Look through the records and copy each line with the string "Rádio" in it.

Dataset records
____________

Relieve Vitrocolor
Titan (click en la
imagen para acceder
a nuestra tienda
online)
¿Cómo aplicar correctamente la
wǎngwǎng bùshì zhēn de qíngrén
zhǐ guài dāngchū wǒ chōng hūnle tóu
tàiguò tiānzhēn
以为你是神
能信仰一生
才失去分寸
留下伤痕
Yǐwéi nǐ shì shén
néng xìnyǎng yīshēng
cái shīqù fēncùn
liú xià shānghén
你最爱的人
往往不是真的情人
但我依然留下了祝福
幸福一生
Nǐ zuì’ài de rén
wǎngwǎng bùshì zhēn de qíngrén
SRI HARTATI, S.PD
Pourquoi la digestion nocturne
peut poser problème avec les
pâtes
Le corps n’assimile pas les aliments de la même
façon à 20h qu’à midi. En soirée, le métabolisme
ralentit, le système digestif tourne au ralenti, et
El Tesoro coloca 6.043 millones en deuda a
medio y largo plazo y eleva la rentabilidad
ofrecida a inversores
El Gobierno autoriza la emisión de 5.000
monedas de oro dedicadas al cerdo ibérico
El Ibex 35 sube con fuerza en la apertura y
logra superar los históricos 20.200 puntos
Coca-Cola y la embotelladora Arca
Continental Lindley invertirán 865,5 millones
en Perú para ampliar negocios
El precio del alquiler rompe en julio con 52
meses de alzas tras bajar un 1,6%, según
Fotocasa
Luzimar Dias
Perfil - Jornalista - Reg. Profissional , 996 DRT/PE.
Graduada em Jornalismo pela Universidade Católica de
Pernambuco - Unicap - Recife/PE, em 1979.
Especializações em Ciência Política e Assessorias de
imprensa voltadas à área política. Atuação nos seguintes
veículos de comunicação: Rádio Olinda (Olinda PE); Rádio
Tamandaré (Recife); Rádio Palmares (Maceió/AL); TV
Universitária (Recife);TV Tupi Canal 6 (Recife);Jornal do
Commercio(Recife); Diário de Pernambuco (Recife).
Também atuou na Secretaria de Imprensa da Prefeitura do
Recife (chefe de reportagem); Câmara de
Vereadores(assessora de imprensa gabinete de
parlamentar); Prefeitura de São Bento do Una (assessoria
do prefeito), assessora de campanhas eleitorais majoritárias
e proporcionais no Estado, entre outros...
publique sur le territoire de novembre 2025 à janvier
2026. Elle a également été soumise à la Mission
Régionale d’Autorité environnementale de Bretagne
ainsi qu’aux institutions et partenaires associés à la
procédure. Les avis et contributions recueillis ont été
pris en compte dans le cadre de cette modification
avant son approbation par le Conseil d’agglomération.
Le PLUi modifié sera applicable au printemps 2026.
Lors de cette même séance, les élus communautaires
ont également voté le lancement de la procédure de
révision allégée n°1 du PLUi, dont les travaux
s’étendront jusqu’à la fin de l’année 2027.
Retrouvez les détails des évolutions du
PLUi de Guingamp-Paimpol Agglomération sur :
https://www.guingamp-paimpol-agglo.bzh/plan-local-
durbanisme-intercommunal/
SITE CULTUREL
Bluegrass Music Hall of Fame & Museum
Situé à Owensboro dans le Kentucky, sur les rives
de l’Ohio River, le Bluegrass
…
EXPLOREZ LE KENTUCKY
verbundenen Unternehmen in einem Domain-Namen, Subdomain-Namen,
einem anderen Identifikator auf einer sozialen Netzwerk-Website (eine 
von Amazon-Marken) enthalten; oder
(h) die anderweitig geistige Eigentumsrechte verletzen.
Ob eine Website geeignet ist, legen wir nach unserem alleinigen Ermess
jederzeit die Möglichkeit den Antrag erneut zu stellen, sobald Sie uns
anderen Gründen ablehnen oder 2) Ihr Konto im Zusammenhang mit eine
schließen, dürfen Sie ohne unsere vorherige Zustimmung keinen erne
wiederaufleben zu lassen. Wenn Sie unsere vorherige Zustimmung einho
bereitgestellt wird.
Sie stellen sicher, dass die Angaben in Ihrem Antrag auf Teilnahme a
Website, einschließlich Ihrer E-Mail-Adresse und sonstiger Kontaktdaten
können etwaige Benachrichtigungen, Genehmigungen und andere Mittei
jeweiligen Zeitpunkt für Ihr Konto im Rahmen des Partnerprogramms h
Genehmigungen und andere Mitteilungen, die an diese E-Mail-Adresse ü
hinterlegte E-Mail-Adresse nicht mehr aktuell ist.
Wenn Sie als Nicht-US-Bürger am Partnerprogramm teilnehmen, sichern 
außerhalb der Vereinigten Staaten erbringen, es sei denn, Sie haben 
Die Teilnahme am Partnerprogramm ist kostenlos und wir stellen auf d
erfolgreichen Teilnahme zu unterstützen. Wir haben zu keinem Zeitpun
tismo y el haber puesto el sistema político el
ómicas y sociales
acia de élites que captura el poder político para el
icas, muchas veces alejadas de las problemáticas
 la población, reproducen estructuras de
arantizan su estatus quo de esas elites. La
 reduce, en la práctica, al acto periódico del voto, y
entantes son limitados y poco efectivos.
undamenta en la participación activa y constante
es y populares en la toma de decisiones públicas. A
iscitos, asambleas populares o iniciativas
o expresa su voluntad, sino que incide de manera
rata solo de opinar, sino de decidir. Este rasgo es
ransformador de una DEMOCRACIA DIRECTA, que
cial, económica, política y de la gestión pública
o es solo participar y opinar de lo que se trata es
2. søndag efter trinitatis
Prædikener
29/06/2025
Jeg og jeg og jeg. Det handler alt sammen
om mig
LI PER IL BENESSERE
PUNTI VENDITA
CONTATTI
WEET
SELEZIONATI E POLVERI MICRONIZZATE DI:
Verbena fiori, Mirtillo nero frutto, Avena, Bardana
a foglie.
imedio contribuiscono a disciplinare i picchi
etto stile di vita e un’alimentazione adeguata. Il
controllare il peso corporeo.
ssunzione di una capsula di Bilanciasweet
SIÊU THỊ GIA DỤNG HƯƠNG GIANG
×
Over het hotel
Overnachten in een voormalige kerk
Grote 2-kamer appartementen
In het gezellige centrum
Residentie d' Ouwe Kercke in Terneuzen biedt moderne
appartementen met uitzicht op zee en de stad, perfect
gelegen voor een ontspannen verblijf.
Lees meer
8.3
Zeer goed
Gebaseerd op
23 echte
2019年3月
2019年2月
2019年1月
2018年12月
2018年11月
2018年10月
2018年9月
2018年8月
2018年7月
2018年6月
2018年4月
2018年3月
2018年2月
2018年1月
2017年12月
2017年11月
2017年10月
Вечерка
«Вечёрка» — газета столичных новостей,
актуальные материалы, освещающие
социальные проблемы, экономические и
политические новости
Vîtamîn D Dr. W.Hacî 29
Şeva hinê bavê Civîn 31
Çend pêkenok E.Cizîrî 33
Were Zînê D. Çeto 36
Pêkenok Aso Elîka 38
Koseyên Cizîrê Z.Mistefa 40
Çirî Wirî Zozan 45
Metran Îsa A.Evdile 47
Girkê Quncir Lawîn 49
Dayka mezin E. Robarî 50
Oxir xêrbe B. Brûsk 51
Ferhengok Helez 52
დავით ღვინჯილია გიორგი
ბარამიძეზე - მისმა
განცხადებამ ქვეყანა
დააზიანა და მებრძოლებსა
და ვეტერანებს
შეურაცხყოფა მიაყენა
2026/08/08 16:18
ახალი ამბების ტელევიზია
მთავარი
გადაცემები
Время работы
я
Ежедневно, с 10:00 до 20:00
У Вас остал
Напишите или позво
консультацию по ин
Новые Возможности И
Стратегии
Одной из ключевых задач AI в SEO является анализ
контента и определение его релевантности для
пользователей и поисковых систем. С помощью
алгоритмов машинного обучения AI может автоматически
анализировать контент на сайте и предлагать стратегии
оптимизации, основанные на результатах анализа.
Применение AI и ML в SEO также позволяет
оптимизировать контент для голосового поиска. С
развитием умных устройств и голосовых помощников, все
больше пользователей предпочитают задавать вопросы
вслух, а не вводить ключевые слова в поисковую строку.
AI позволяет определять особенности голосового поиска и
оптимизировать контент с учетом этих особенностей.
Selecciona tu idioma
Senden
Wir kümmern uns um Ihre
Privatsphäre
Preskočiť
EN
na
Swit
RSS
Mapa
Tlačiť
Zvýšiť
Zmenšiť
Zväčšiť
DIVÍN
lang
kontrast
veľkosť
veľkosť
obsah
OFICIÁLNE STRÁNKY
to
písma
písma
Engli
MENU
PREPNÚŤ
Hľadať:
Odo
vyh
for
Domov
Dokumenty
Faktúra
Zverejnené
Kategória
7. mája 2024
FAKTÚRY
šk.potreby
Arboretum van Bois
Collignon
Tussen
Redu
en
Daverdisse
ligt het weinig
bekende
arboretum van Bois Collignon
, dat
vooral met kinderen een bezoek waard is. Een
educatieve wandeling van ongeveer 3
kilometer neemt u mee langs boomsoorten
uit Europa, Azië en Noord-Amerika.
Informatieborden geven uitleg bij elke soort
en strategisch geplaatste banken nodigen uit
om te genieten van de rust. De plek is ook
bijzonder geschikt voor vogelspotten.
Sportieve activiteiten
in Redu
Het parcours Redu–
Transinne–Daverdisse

____________

→ **Reply**
veículos de comunicação: Rádio Olinda (Olinda PE); Rádio
Tamandaré (Recife); Rádio Palmares (Maceió/AL); TV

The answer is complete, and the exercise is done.